-- What is required --
Any picture among the records should be left out, please; retype the rest exactly.

+ + +

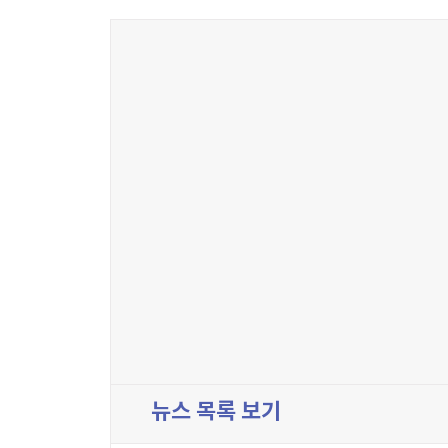
뉴스 목록 보기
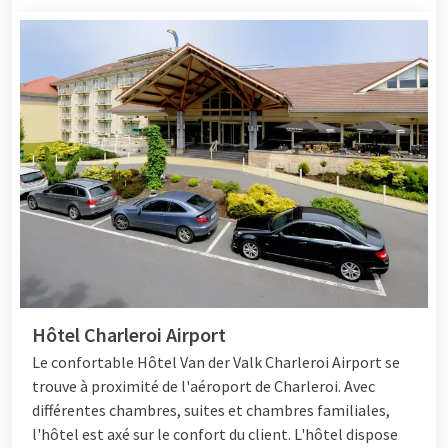
Hôtel Charleroi Airport
Le confortable
Hôtel
Van der Valk Charleroi Airport se
trouve à proximité de l'aéroport de Charleroi. Avec
différentes chambres, suites et chambres familiales,
l'hôtel est axé sur le confort du client. L'hôtel dispose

+ + +

-- Answer below --
뉴스 목록 보기
Hôtel Charleroi Airport
Le confortable
Hôtel
Van der Valk Charleroi Airport se
trouve à proximité de l'aéroport de Charleroi. Avec
différentes chambres, suites et chambres familiales,
l'hôtel est axé sur le confort du client. L'hôtel dispose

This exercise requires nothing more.